**What you are asked to do:**
Gather each line of the records where "Playback" appears.

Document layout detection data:
▽

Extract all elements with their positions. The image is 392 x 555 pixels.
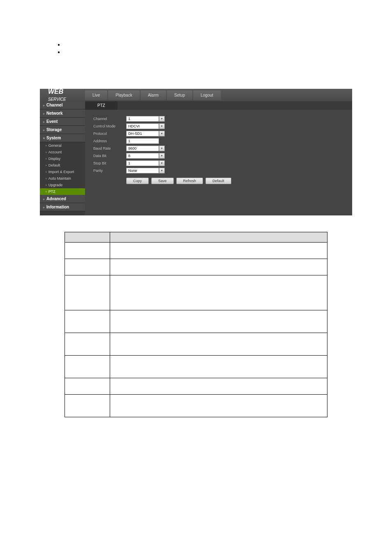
sidebar: ▸Channel ▸Network ▸Event ▸Storage ▾Syste… bbox=[40, 101, 85, 215]
sidebar-item-auto-maintain[interactable]: ›Auto Maintain bbox=[40, 175, 85, 182]
bullet-1: ● bbox=[58, 41, 376, 49]
chevron-right-icon: ▸ bbox=[43, 112, 45, 116]
nav-tabs: Live Playback Alarm Setup Logout bbox=[85, 90, 221, 100]
logo: WEB SERVICE bbox=[40, 88, 85, 102]
sidebar-item-general[interactable]: ›General bbox=[40, 142, 85, 149]
sidebar-section-advanced[interactable]: ▸Advanced bbox=[40, 195, 85, 203]
table-cell bbox=[65, 378, 110, 395]
chevron-right-icon: ▸ bbox=[43, 104, 45, 107]
sidebar-section-channel[interactable]: ▸Channel bbox=[40, 101, 85, 109]
table-cell bbox=[110, 259, 327, 275]
app-window: WEB SERVICE Live Playback Alarm Setup Lo… bbox=[40, 89, 352, 215]
table-header-param bbox=[65, 232, 110, 243]
chevron-right-icon: ▸ bbox=[43, 206, 45, 209]
sidebar-item-import-export[interactable]: ›Import & Export bbox=[40, 169, 85, 175]
sidebar-section-storage[interactable]: ▸Storage bbox=[40, 126, 85, 134]
table-cell bbox=[110, 356, 327, 378]
table-cell bbox=[110, 395, 327, 417]
nav-tab-live[interactable]: Live bbox=[85, 90, 107, 100]
nav-tab-alarm[interactable]: Alarm bbox=[141, 90, 166, 100]
sidebar-item-default[interactable]: ›Default bbox=[40, 162, 85, 169]
chevron-right-icon: › bbox=[46, 177, 47, 180]
dropdown-icon[interactable]: ▾ bbox=[159, 153, 165, 159]
chevron-right-icon: › bbox=[46, 150, 47, 154]
label-address: Address bbox=[93, 139, 126, 143]
app-header: WEB SERVICE Live Playback Alarm Setup Lo… bbox=[40, 89, 352, 101]
chevron-right-icon: › bbox=[46, 190, 47, 194]
nav-tab-setup[interactable]: Setup bbox=[167, 90, 192, 100]
refresh-button[interactable]: Refresh bbox=[176, 178, 203, 184]
dropdown-icon[interactable]: ▾ bbox=[159, 168, 165, 173]
chevron-right-icon: ▸ bbox=[43, 120, 45, 124]
content-area: PTZ Channel ▾ Control Mode ▾ bbox=[85, 101, 352, 215]
nav-tab-logout[interactable]: Logout bbox=[193, 90, 221, 100]
sidebar-item-ptz[interactable]: ›PTZ bbox=[40, 188, 85, 195]
dropdown-icon[interactable]: ▾ bbox=[159, 116, 165, 122]
table-cell bbox=[110, 243, 327, 259]
sidebar-item-account[interactable]: ›Account bbox=[40, 149, 85, 155]
table-cell bbox=[110, 275, 327, 310]
default-button[interactable]: Default bbox=[205, 178, 231, 184]
chevron-right-icon: ▸ bbox=[43, 197, 45, 201]
chevron-right-icon: › bbox=[46, 170, 47, 174]
label-protocol: Protocol bbox=[93, 132, 126, 136]
content-tab-ptz[interactable]: PTZ bbox=[85, 101, 118, 110]
table-cell bbox=[65, 275, 110, 310]
table-cell bbox=[110, 333, 327, 356]
table-cell bbox=[110, 378, 327, 395]
sidebar-section-system[interactable]: ▾System bbox=[40, 134, 85, 142]
chevron-right-icon: › bbox=[46, 164, 47, 167]
sidebar-section-information[interactable]: ▸Information bbox=[40, 203, 85, 211]
label-channel: Channel bbox=[93, 117, 126, 121]
table-cell bbox=[65, 259, 110, 275]
sidebar-item-upgrade[interactable]: ›Upgrade bbox=[40, 182, 85, 188]
dropdown-icon[interactable]: ▾ bbox=[159, 146, 165, 151]
sidebar-section-event[interactable]: ▸Event bbox=[40, 118, 85, 126]
dropdown-icon[interactable]: ▾ bbox=[159, 131, 165, 136]
protocol-select[interactable] bbox=[126, 131, 159, 136]
parity-select[interactable] bbox=[126, 168, 159, 173]
label-parity: Parity bbox=[93, 169, 126, 173]
table-cell bbox=[65, 333, 110, 356]
label-baud-rate: Baud Rate bbox=[93, 146, 126, 150]
control-mode-select[interactable] bbox=[126, 123, 159, 129]
copy-button[interactable]: Copy bbox=[126, 178, 149, 184]
chevron-right-icon: › bbox=[46, 157, 47, 161]
dropdown-icon[interactable]: ▾ bbox=[159, 123, 165, 129]
table-cell bbox=[65, 356, 110, 378]
chevron-right-icon: ▸ bbox=[43, 128, 45, 132]
dropdown-icon[interactable]: ▾ bbox=[159, 160, 165, 166]
param-table bbox=[65, 232, 327, 417]
chevron-down-icon: ▾ bbox=[43, 136, 45, 140]
table-cell bbox=[65, 395, 110, 417]
chevron-right-icon: › bbox=[46, 183, 47, 187]
chevron-right-icon: › bbox=[46, 144, 47, 148]
nav-tab-playback[interactable]: Playback bbox=[108, 90, 140, 100]
channel-select[interactable] bbox=[126, 116, 159, 122]
baud-rate-select[interactable] bbox=[126, 146, 159, 151]
table-cell bbox=[110, 310, 327, 333]
table-cell bbox=[65, 243, 110, 259]
table-cell bbox=[65, 310, 110, 333]
stop-bit-select[interactable] bbox=[126, 160, 159, 166]
label-data-bit: Data Bit bbox=[93, 154, 126, 158]
sidebar-section-network[interactable]: ▸Network bbox=[40, 109, 85, 118]
sidebar-item-display[interactable]: ›Display bbox=[40, 155, 85, 162]
table-header-func bbox=[110, 232, 327, 243]
label-control-mode: Control Mode bbox=[93, 124, 126, 128]
save-button[interactable]: Save bbox=[151, 178, 174, 184]
data-bit-select[interactable] bbox=[126, 153, 159, 159]
address-input[interactable] bbox=[126, 138, 159, 144]
bullet-2: ● bbox=[58, 49, 376, 56]
label-stop-bit: Stop Bit bbox=[93, 161, 126, 165]
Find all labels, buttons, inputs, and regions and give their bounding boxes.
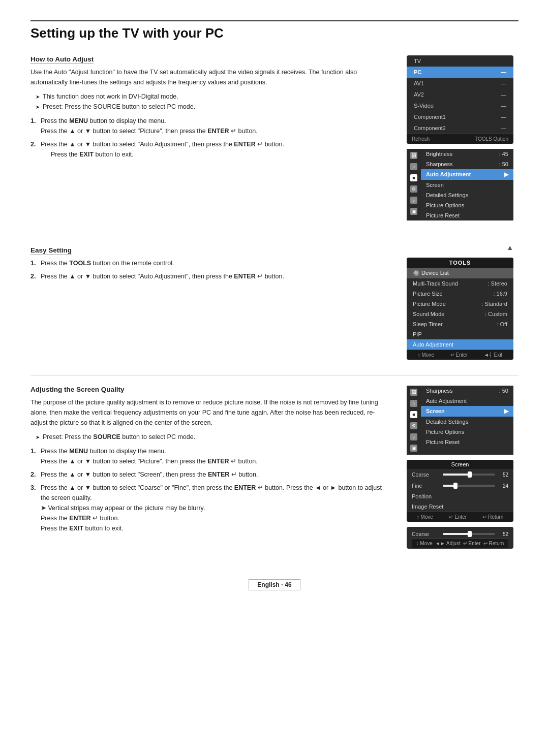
picture-menu-wrapper: 🖼 ○ ■ ⚙ ♪ ▣ Brightness: 45 Sharpness: 50… [407, 149, 513, 220]
tools-picturesize: Picture Size : 16:9 [407, 289, 513, 299]
sidebar-icon-screen2: ○ [410, 400, 417, 407]
footer-enter: ↵ Enter [463, 541, 481, 546]
section-easy-setting: Easy Setting 1. Press the TOOLS button o… [30, 246, 518, 360]
divider-2 [30, 375, 518, 375]
step-num: 1. [30, 446, 36, 456]
tv-menu-svideo: S-Video— [407, 100, 513, 111]
row-label: Detailed Settings [426, 419, 468, 425]
footer-tools: TOOLS Option [475, 136, 508, 142]
step-item: 2. Press the ▲ or ▼ button to select "Sc… [30, 469, 391, 480]
steps-list-2: 1. Press the TOOLS button on the remote … [30, 258, 391, 281]
screen-menu-title: Screen [407, 460, 513, 469]
bullet-item: Preset: Press the SOURCE button to selec… [36, 102, 391, 112]
text-col-3: Adjusting the Screen Quality The purpose… [30, 386, 391, 538]
footer-enter: ↵ Enter [449, 514, 467, 520]
coarse-slider-row: Coarse 52 [407, 469, 513, 480]
row-label: Picture Reset [426, 212, 460, 218]
menu-label: Component2 [414, 125, 446, 131]
picture-menu-2-wrapper: 🖼 ○ ■ ⚙ ♪ ▣ Sharpness: 50 Auto Adjustmen… [407, 386, 513, 455]
menu-label: TV [414, 58, 421, 64]
menu-value: — [501, 91, 506, 98]
picture-menu-auto: Auto Adjustment▶ [421, 169, 513, 180]
tv-menu-av2: AV2— [407, 89, 513, 100]
img-col-3: 🖼 ○ ■ ⚙ ♪ ▣ Sharpness: 50 Auto Adjustmen… [407, 386, 518, 549]
row-value: : Stereo [487, 280, 507, 287]
tools-soundmode: Sound Mode : Custom [407, 309, 513, 319]
tv-menu-comp1: Component1— [407, 111, 513, 122]
section-screen-quality: Adjusting the Screen Quality The purpose… [30, 386, 518, 549]
row-label: Screen [426, 182, 444, 188]
footer-move: ↕ Move [418, 352, 434, 358]
fine-slider-row: Fine 24 [407, 480, 513, 491]
coarse-mini-track [443, 533, 495, 535]
step-num: 3. [30, 483, 36, 493]
row-label: Sharpness [426, 161, 453, 167]
row-label: Picture Mode [413, 301, 446, 307]
footer-exit: ◄┤ Exit [484, 352, 502, 358]
sidebar-icon-extra: ▣ [410, 208, 417, 215]
sidebar-icon-picture2: 🖼 [410, 389, 417, 396]
coarse-label: Coarse [412, 471, 440, 478]
footer-enter: ↵ Enter [450, 352, 468, 358]
page-footer: English - 46 [249, 579, 300, 590]
bullet-list-3: Preset: Press the SOURCE button to selec… [30, 432, 391, 442]
sidebar-icon-active2: ■ [410, 411, 417, 418]
picture-sidebar: 🖼 ○ ■ ⚙ ♪ ▣ [407, 149, 421, 220]
footer-adjust: ◄► Adjust [435, 541, 461, 546]
footer-return: ↩ Return [482, 514, 503, 520]
coarse-mini-thumb [468, 531, 472, 537]
sidebar-icon-gear2: ⚙ [410, 422, 417, 429]
row-label: Detailed Settings [426, 192, 468, 198]
img-col-2: ▲ TOOLS 🔘 Device List Multi-Track Sound … [407, 246, 518, 360]
step-num: 1. [30, 116, 36, 126]
step-item: 1. Press the TOOLS button on the remote … [30, 258, 391, 268]
picture-menu-screen: Screen [421, 180, 513, 190]
sidebar-icon-active: ■ [410, 174, 417, 181]
text-col-2: Easy Setting 1. Press the TOOLS button o… [30, 246, 391, 286]
tv-menu-footer: Refresh TOOLS Option [407, 134, 513, 144]
row-label: Picture Options [426, 429, 464, 435]
menu-value: — [501, 80, 506, 86]
footer-refresh: Refresh [412, 136, 430, 142]
coarse-fill [443, 474, 470, 476]
menu-value: — [501, 114, 506, 120]
steps-list-3: 1. Press the MENU button to display the … [30, 446, 391, 533]
section-body-3: The purpose of the picture quality adjus… [30, 397, 391, 428]
row-label: Picture Options [426, 202, 464, 208]
step-item: 2. Press the ▲ or ▼ button to select "Au… [30, 271, 391, 281]
text-col-1: How to Auto Adjust Use the Auto "Adjust … [30, 55, 391, 164]
step-sub: Press the EXIT button to exit. [41, 151, 134, 158]
row-label: Sharpness [426, 388, 453, 394]
coarse-mini-value: 52 [498, 531, 508, 537]
sidebar-icon-extra2: ▣ [410, 445, 417, 452]
picture-menu-content-2: Sharpness: 50 Auto Adjustment Screen▶ De… [421, 386, 513, 455]
menu-label: Component1 [414, 114, 446, 120]
tools-menu: TOOLS 🔘 Device List Multi-Track Sound : … [407, 258, 513, 360]
picture-menu-brightness: Brightness: 45 [421, 149, 513, 159]
row-label: Sound Mode [413, 311, 444, 317]
step-num: 1. [30, 258, 36, 268]
row-label: Picture Size [413, 291, 443, 297]
section-heading-2: Easy Setting [30, 246, 72, 255]
step-item: 1. Press the MENU button to display the … [30, 446, 391, 466]
menu-value: — [501, 103, 506, 109]
picture-menu-detailed: Detailed Settings [421, 190, 513, 200]
step-item: 3. Press the ▲ or ▼ button to select "Co… [30, 483, 391, 533]
step-num: 2. [30, 271, 36, 281]
row-label: Screen [426, 408, 445, 415]
steps-list-1: 1. Press the MENU button to display the … [30, 116, 391, 160]
section-auto-adjust: How to Auto Adjust Use the Auto "Adjust … [30, 55, 518, 220]
coarse-mini-bar: Coarse 52 ↕ Move ◄► Adjust ↵ Enter ↩ Ret… [407, 527, 513, 549]
section-heading-1: How to Auto Adjust [30, 55, 94, 64]
fine-thumb [453, 483, 458, 489]
row-value: : 50 [499, 388, 508, 394]
picture-menu-content: Brightness: 45 Sharpness: 50 Auto Adjust… [421, 149, 513, 220]
arrow-up-indicator: ▲ [407, 243, 518, 251]
fine-value: 24 [498, 483, 508, 489]
divider-1 [30, 236, 518, 236]
row-label: Sleep Timer [413, 321, 443, 327]
step-num: 2. [30, 469, 36, 480]
row-label: Auto Adjustment [413, 341, 453, 348]
page-title: Setting up the TV with your PC [30, 25, 518, 41]
tv-menu: TV PC— AV1— AV2— S-Video— Component1— Co… [407, 55, 513, 144]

△

**Answer box:**
nav-tabs: Live Playback Alarm Setup Logout bbox=[85, 90, 221, 100]
app-window: WEB SERVICE Live Playback Alarm Setup Lo… bbox=[40, 89, 352, 215]
app-header: WEB SERVICE Live Playback Alarm Setup Lo… bbox=[40, 89, 352, 101]
nav-tab-playback[interactable]: Playback bbox=[108, 90, 140, 100]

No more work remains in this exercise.